Purbeck is a district in Dorset that takes its name from the Isle of Purbeck – a 60-square-mile piece of land that juts out into the English Channel, ending in a series of chalk stacks known as Old Harry Rocks.
The Purbeck coastline is part of the Jurassic Coast, a 90-mile stretch of land and England’s first-ever natural world heritage site.
If you’re lucky, you’ll find fossils along the coastline or preserved dinosaur tracks in the Purbeck Beds on your walk.

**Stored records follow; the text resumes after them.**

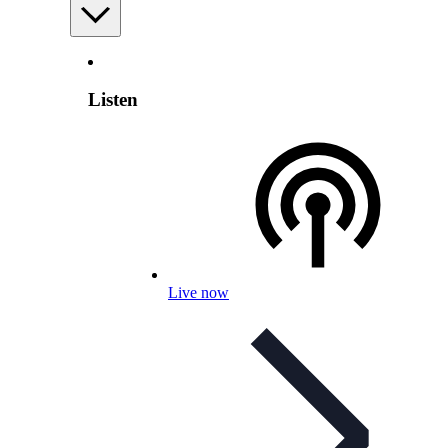
Listen
Live now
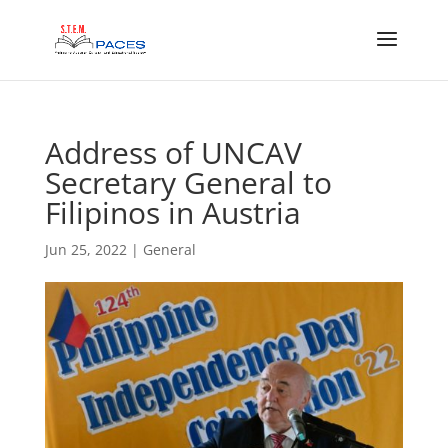
Address of UNCAV
Secretary General to
Filipinos in Austria
Jun 25, 2022
|
General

If you do head down to the coastline, here are some must-see spots:
- Old Harry Rocks
- Studland Beach and Nature Reserve
- Kimmeridge Bay
- Chapman’s Pool
- Swanage Beach
Arne is home to an RSPB nature reserve, and it’s one of Wareham’s hidden gems. The beautiful expanse of countryside is teeming with wildlife and covered in heather and ferns.
Arne is one of the few places in England you’ll get a glimpse of sika deer in the wild, and since they’re pretty used to visitors, close-up encounters aren’t uncommon.

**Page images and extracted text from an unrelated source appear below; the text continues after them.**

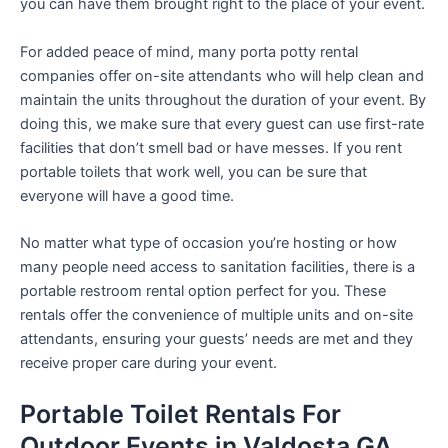
you can have them brought right to the place of your event.
For added peace of mind, many porta potty rental
companies offer on-site attendants who will help clean and
maintain the units throughout the duration of your event. By
doing this, we make sure that every guest can use first-rate
facilities that don’t smell bad or have messes. If you rent
portable toilets that work well, you can be sure that
everyone will have a good time.
No matter what type of occasion you’re hosting or how
many people need access to sanitation facilities, there is a
portable restroom rental option perfect for you. These
rentals offer the convenience of multiple units and on-site
attendants, ensuring your guests’ needs are met and they
receive proper care during your event.
Portable Toilet Rentals For
Outdoor Events in Valdosta GA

There are several walking trails for exploring Arne, but the Red Trail is one of the best. This one goes through Big Wood and ends at Shipstal Beach. Since it’s one of the quieter beaches in the area, you just might get it all to yourself.
A couple of companies offer river cruises in Wareham, and it’s a great way to explore the town and see everything from a different perspective.
The local guides give great detail about local tourist spots and the town’s history, and you’ll spot plenty of local wildlife, including otters, water voles, and a host of birds.
This visitor attraction is a firm favourite with families, and kids love the adventure of climbing aboard a boat to explore the river.
To dive a little deeper into the town’s interesting history, the Wareham Town Museum is the place to go. It’s a volunteer-run museum that tells Wareham’s history and the surrounding area.
You’ll learn all about the Saxon wall and routes, the Jurassic Coast, and some modern history as well. Visiting the museum is free, so it’s a must for any visitor.
If you love art, there are several beautiful art galleries to visit in Wareham, including The Creative Gallery, Purbeck Artisan Yard, and The Gallery at 41.
Wareham isn’t usually on the top of any travel bucket list when it comes to visiting the UK, but it’s a stunning town with so much to offer. More and more travellers are looking for authentic villages with rich histories when exploring Europe, and Wareham ticks all of the boxes.
From exploring ancient castle ruins to hunting for fossils on the Purbeck Coast, there are plenty of fun things to do in Wareham, and it’s a hidden gem you won’t want to miss.